Thursday, October 6, 2011

Greece: Bloodied but defiant: 10,000 Greek strikers and police in running battles

Greek riot police have fired teargas at petrol bomb throwing youths and charged them wielding batons as 10,000 public sector workers marched to protest against budget cuts and high taxes.

The country is today in the grip of a 24-hour national strike which has seen flights grounded, schools shut and people on the streets trying to storm the Athens parliament of its bankrupt government. Violence broke out as anarchists mixed with the marchers and started attacking more than 1,000 police with any weapons they could find.

This has been the first nationwide walkout in months and marked the start of what campaigners say is the culmination of two years of tax hikes and wage cuts. In the chaos hospitals ran on emergency rotas and some state schools closed.

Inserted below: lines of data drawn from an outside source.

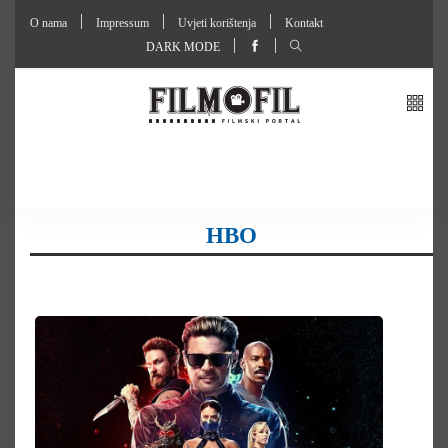
O nama
Impressum
Uvjeti korištenja
Kontakt
DARK MODE
HBO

Train services were also halted and more than 400 international and domestic flights were cancelled at Athens airport. The thousands of state workers, pensioners and students gathered in central Athens, beating drums and waving banners reading 'Erase the debt!' and 'The rich must pay!'

Despite the cuts demanded by the EU and the IMF, the government was forced to announce this week it would still miss its 2011 deficit target by nearly 2 billion euros, rattling global markets.
Greeks themselves lack faith in their leaders as polls show nearly four out of five expect the country to default on their massive national debt within months.

'We want this government out. They deceived us. They promised to tax the rich and help the poor, but they didn't,' said Sotiris Pelekanos, 39, an engineer and one of the striking workers gathered in central Athens.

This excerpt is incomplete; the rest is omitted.